+++ INFORMATION

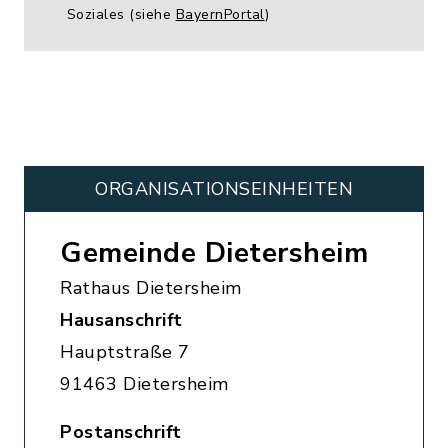
Soziales (siehe
BayernPortal
)
ORGANISATIONS­EINHEITEN
Gemeinde Dietersheim
Rathaus Dietersheim
Hausanschrift
Hauptstraße 7
91463 Dietersheim
Postanschrift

++++++

PROMPT :: Return each line of the material in which the string "Dietersheim" can be found.

SOLUTION TO THE PROBLEM ::
Gemeinde Dietersheim
Rathaus Dietersheim
91463 Dietersheim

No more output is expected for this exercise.